Many of the world’s leading helmet activists were there: Michael Henderson (Australia); Diane Thompson, Robert Thompson and Frederick Rivara (HabourView/Puget Sound, Seattle); Philip Graitcer (head of the WHO Helmet Initiative); John Langley, Paul Scuffham (Otago, New Zealand); Stig Hakansson (Swedish Helmet Initiative); Peter Vulcan (Monash Accident Research Centre); and others. Representing “the other side” was Nigel Perry of New Zealand.
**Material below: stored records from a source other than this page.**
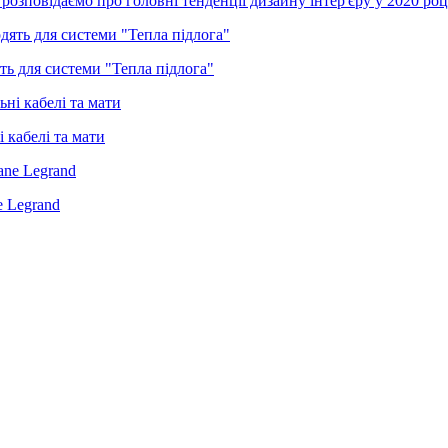
 розповідаємо про головні тенденції дизайну інтер'єру у 2020 роц
ять для системи "Тепла підлога"
 кабелі та мати
e Legrand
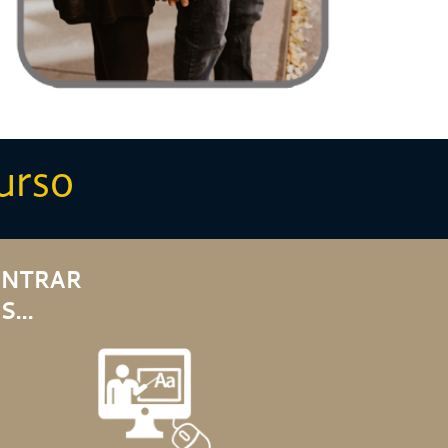
urso
ONTRAR
...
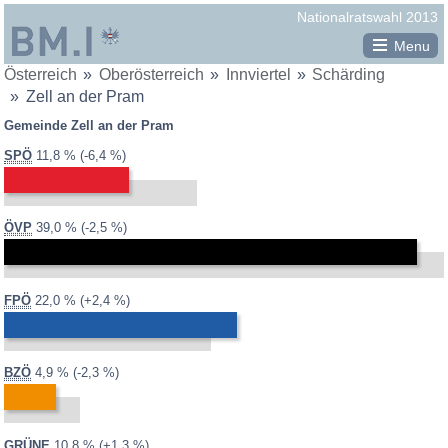
Republik
Nationalratswahl 2013
Österreich
Menu
Sie
Österreich
Oberösterreich
Innviertel
Schärding
Gemeinden in Schärding
BM.I
befinden
Zell an der Pram
Altschwendt
Bundesministerium
sich
Gemeinde Zell an der Pram
hier:
Andorf
für
2013:
2008:
18,2 %
Differenz:
SPÖ
11,8 %
-6,4 %
Brunnenthal
Inneres
Diersbach
Dorf an der Pram
2013:
2008:
41,5 %
Differenz:
ÖVP
39,0 %
-2,5 %
Eggerding
Engelhartszell
2013:
2008:
19,6 %
Differenz:
FPÖ
22,0 %
+2,4 %
Enzenkirchen
Esternberg
Freinberg
2013:
2008:
7,2 %
Differenz:
BZÖ
4,9 %
-2,3 %
Kopfing im Innkreis
Mayrhof
2013:
2008:
9,6 %
Differenz:
GRÜNE
10,8 %
+1,3 %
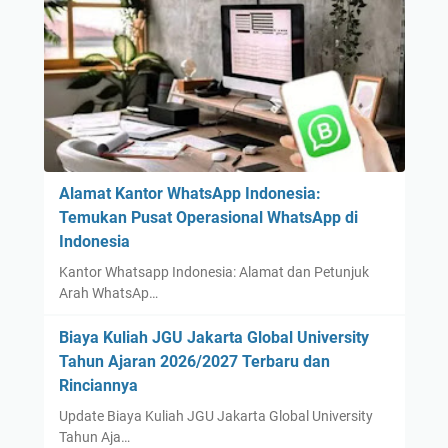
Alamat Kantor WhatsApp Indonesia:
Temukan Pusat Operasional WhatsApp di
Indonesia
Kantor Whatsapp Indonesia: Alamat dan Petunjuk
Arah WhatsAp…
Biaya Kuliah JGU Jakarta Global University
Tahun Ajaran 2026/2027 Terbaru dan
Rinciannya
Update Biaya Kuliah JGU Jakarta Global University
Tahun Aja…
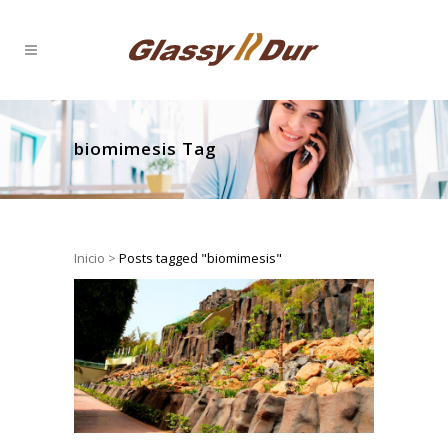
biomimesis Tag
Inicio
>
Posts tagged "biomimesis"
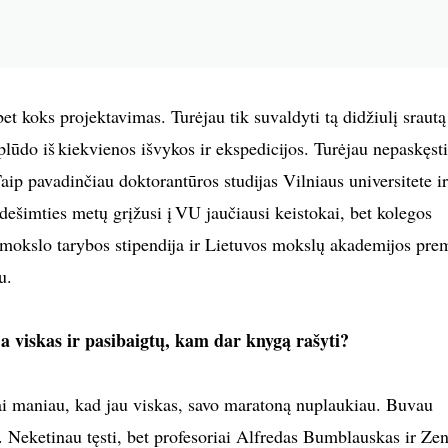
bet koks projektavimas. Turėjau tik suvaldyti tą didžiulį srautą
plūdo iš kiekvienos išvykos ir ekspedicijos. Turėjau nepaskęsti
aip pavadinčiau doktorantūros studijas Vilniaus universitete ir
dešimties metų grįžusi į VU jaučiausi keistokai, bet kolegos
s mokslo tarybos stipendija ir Lietuvos mokslų akademijos prem
u.
ja viskas ir pasibaigtų, kam dar knygą rašyti?
rai maniau, kad jau viskas, savo maratoną nuplaukiau. Buvau
i. Neketinau tęsti, bet profesoriai Alfredas Bumblauskas ir Ze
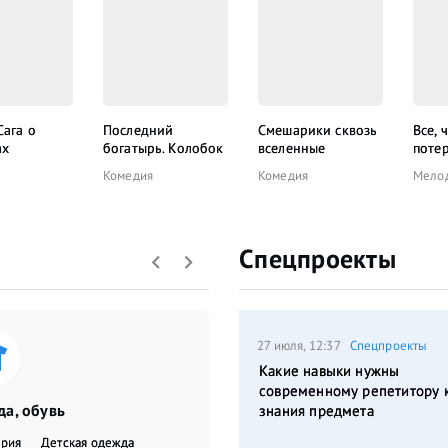
Сага о
Последний
Смешарики сквозь
Все, 
ах
богатырь. Колобок
вселенные
поте
Комедия
Комедия
Мело
Спецпроекты
27 июля, 12:37
Спецпроекты
Какие навыки нужны
современному репетитору 
а, обувь
знания предмета
ерия
Детская одежда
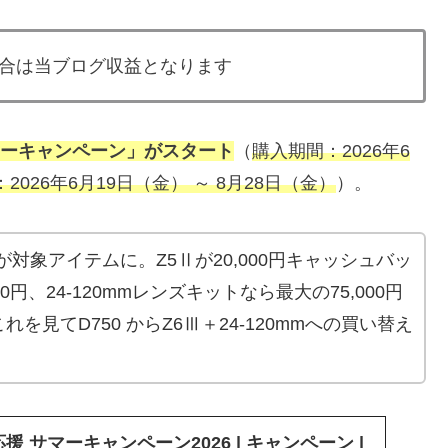
合は当ブログ収益となります
サマーキャンペーン」がスタート
（
購入期間：2026年6
2026年6月19日（金） ～ 8月28日（金）
）。
が対象アイテムに。Z5Ⅱが20,000円キャッシュバッ
0円、24-120mmレンズキットなら最大の75,000円
見てD750 からZ6Ⅲ＋24-120mmへの買い替え
rs 応援 サマーキャンペーン2026 | キャンペーン |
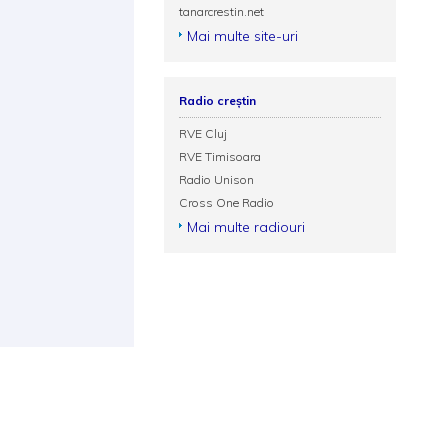
tanarcrestin.net
Mai multe site-uri
Radio creștin
RVE Cluj
RVE Timisoara
Radio Unison
Cross One Radio
Mai multe radiouri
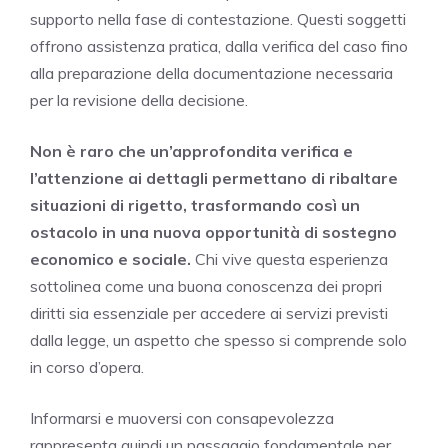
supporto nella fase di contestazione. Questi soggetti
offrono assistenza pratica, dalla verifica del caso fino
alla preparazione della documentazione necessaria
per la revisione della decisione.
Non è raro che un’approfondita verifica e
l’attenzione ai dettagli permettano di ribaltare
situazioni di rigetto, trasformando così un
ostacolo in una nuova opportunità di sostegno
economico e sociale.
Chi vive questa esperienza
sottolinea come una buona conoscenza dei propri
diritti sia essenziale per accedere ai servizi previsti
dalla legge, un aspetto che spesso si comprende solo
in corso d’opera.
Informarsi e muoversi con consapevolezza
rappresenta quindi un passaggio fondamentale per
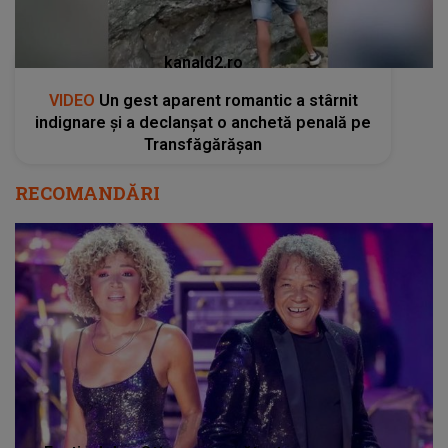
RECOMANDĂRI
Exoticul duo Ottawan pregătește un super
show la We Love Music Festival: „Vă iubesc
și vă aștept la festival!”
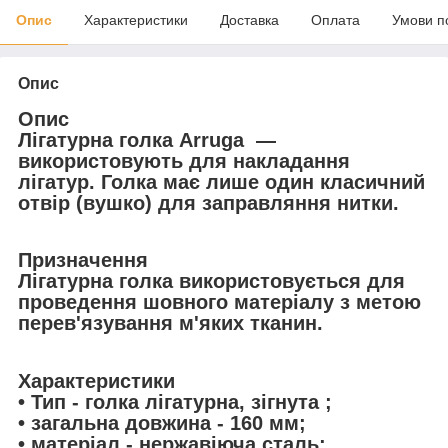
Опис
Характеристики
Доставка
Оплата
Умови п
Опис
Опис
Лігатурна голка Arruga —
використовують для накладання
лігатур. Голка має лише один класичний
отвір (вушко) для заправляння нитки.
Призначення
Лігатурна голка використовується для
проведення шовного матеріалу з метою
перев'язування м'яких тканин.
Характеристики
• Тип - голка лігатурна, зігнута ;
• загальна довжина - 160 мм;
• матеріал - нержавіюча сталь;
While a common theme which emerged was that “any helmet is better than no helmet”, this was rather contradictory to other issues raised, namely that bad fitting helmets can provide little or no protection; and that it is difficult for many people to find a helmet that fits properly. To add to that, from New Zealand we had an interesting new concept that people simply don’t know how to wear their helmets properly!
It was argued that real (i.e. anecdotal) cases should be used to promote helmets as this is very persuasive. Given that virtually all of the attendees were already completely sold on helmets as “the” solution, it was not considered an issue that this approach gives a misleading picture and over-emphasises helmet benefits while distorting the real scale of bicycle injuries. Someone was heard to state that “negative cases will always occur”. This is of course true, but it is no reason to dismiss them!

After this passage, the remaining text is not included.